Infotag Berufskolleg

Berufskolleg: Schüler begeistert von praxisnahem Unterricht

Die Schüler Riyad (20, v.l.), Emrah (22) und Sebastian (18) aus dem 12. Jahrgang des Berufskollegs für Technik und Gestaltung in Gelsenkirchen, beim Informationstag ihrer Einrichtung. Sie zeigten Modelle für einen Carport, die sie im zurückliegenden Schuljahr unter Anleitung ihrer Lehrerin Martina Dzienniak (re.) gefertigt haben.

Foto: Martin Möller

Die Schüler Riyad (20, v.l.), Emrah (22) und Sebastian (18) aus dem 12. Jahrgang des Berufskollegs für Technik und Gestaltung in Gelsenkirchen, beim Informationstag ihrer Einrichtung. Sie zeigten Modelle für einen Carport, die sie im zurückliegenden Schuljahr unter Anleitung ihrer Lehrerin Martina Dzienniak (re.) gefertigt haben. Foto: Martin Möller

Beim Informationssamstag am Berufskolleg für Technik und Gestaltung zeigten Schüler des Leistungskurses Ingenieurwissenschaft ihr Können.

Das kann Schule? Begeisterte Jugendliche hervorbringen, die mit Herzblut lernen, begeistert bei der Sache sind, schon jetzt brennen, an Universität, Hochschule oder in eine spannende Ausbildung zu kommen. Beim Informationssamstag am Berufskolleg für Technik und Gestaltung konnten sich die Besucher von der Leidenschaft des Leistungskurses Ingenieurwissenschaft anstecken lassen.

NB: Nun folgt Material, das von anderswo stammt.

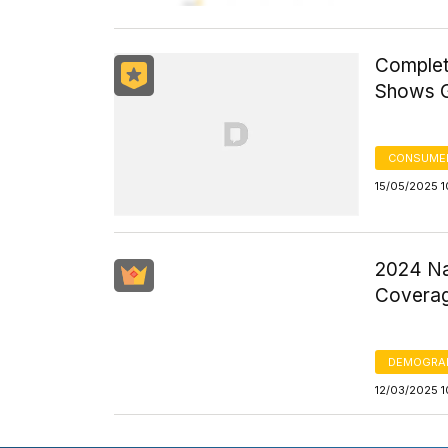
Complet
Shows G
CONSUMER
15/05/2025 
2024 Na
Coverag
DEMOGRA
12/03/2025 1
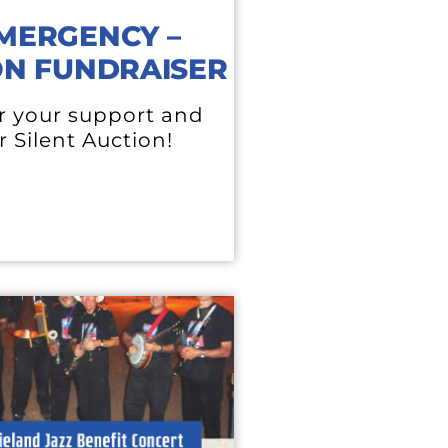
MERGENCY –
ON FUNDRAISER
r your support and
r Silent Auction!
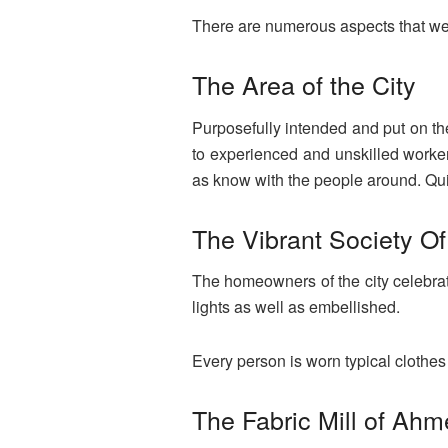
There are numerous aspects that wer
The Area of the City
Purposefully intended and put on the 
to experienced and unskilled workers
as know with the people around. Quit
The Vibrant Society Of
The homeowners of the city celebrate t
lights as well as embellished.
Every person is worn typical clothes
The Fabric Mill of Ah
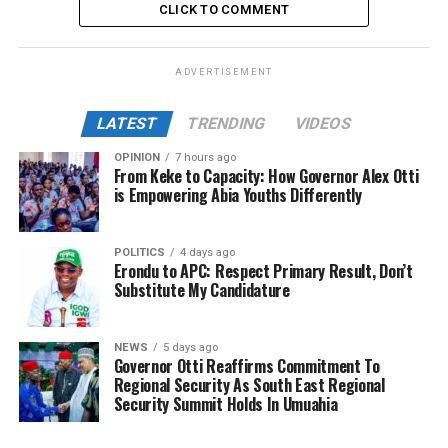
CLICK TO COMMENT
ADVERTISEMENT
LATEST
TRENDING
VIDEOS
OPINION
7 hours ago
From Keke to Capacity: How Governor Alex Otti
is Empowering Abia Youths Differently
POLITICS
4 days ago
Erondu to APC: Respect Primary Result, Don’t
Substitute My Candidature
NEWS
5 days ago
Governor Otti Reaffirms Commitment To
Regional Security As South East Regional
Security Summit Holds In Umuahia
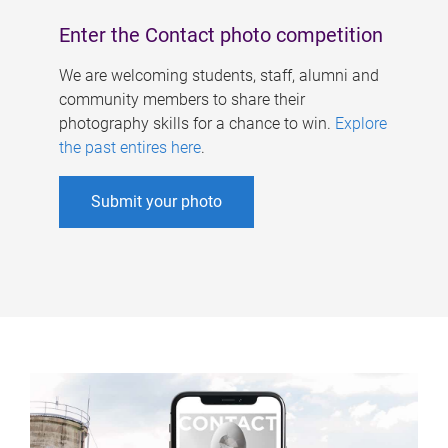
Enter the Contact photo competition
We are welcoming students, staff, alumni and
community members to share their
photography skills for a chance to win.
Explore
the past entires here
.
Submit your photo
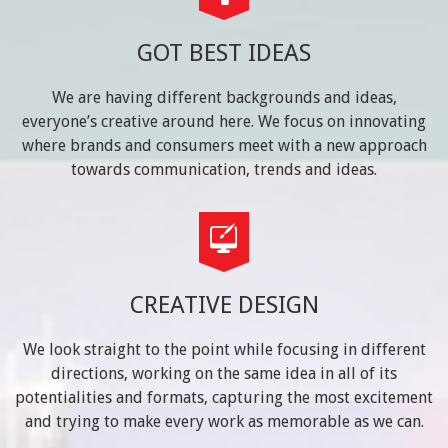
GOT BEST IDEAS
We are having different backgrounds and ideas,
everyone’s creative around here. We focus on innovating
where brands and consumers meet with a new approach
towards communication, trends and ideas.
CREATIVE DESIGN
We look straight to the point while focusing in different
directions, working on the same idea in all of its
potentialities and formats, capturing the most excitement
and trying to make every work as memorable as we can.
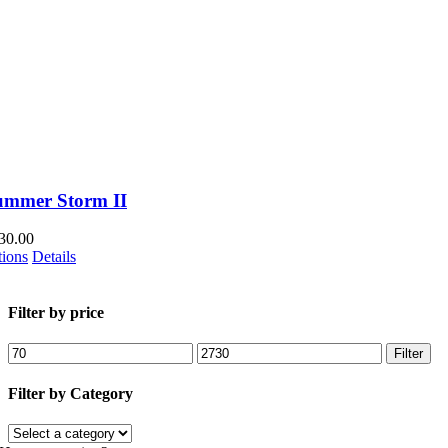
product
page
ummer Storm II
30.00
This
tions
Details
product
has
multiple
Filter by price
variants.
The
Min
Max
Filter
options
price
price
may
Filter by Category
be
chosen
on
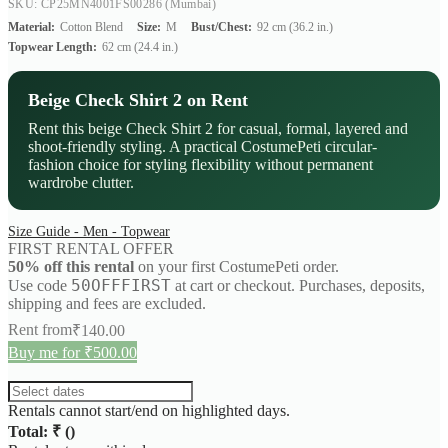
SKU: CP25MN4001FS00286
(Mumbai)
Material:
Cotton Blend
Size:
M
Bust/Chest:
92 cm (36.2 in.)
Topwear Length:
62 cm (24.4 in.)
Beige Check Shirt 2 on Rent
Rent this beige Check Shirt 2 for casual, formal, layered and
shoot-friendly styling. A practical CostumePeti circular-
fashion choice for styling flexibility without permanent
wardrobe clutter.
Size Guide - Men - Topwear
FIRST RENTAL OFFER
50% off this rental
on your first CostumePeti order.
50OFFFIRST
Use code
at cart or checkout. Purchases, deposits,
shipping and fees are excluded.
Rent from
₹
140.00
Buy me for ₹500.00
Rentals cannot start/end on highlighted days.
Total: ₹
(
)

„Insgesamt zehn Mal in NRW gibt es diesen Zweig im Modellversuch“, erklärt Lehrerin Martina Dzienniak (39), die ihre Begeisterung offensichtlich auf die Schüler übertragen hat. Zwischen einem selbst gebauten kleinen Windrad und dem Modell eines Carports mit Photovoltaik stehen fünf Schüler ihres Leistungskurses und schildern enthusiastisch, warum sie die Schule so lieben.

Bilder aus dem Schulalltag

„Das, was wir machen, hat Bezug zur Realität. Wenn man gelernt hat, einen Plan zu lesen, hat danach den Stützpfeiler eines Windrades gebaut und alles ist perfekt geworden, dann ist das ein unglaubliches Erfolgserlebnis“, sagen die Jugendlichen. Na klar, man müsse arbeiten für die Schule, aber der Unterricht in Bau-, Elektro- und Maschinenbautechnik mache Spaß.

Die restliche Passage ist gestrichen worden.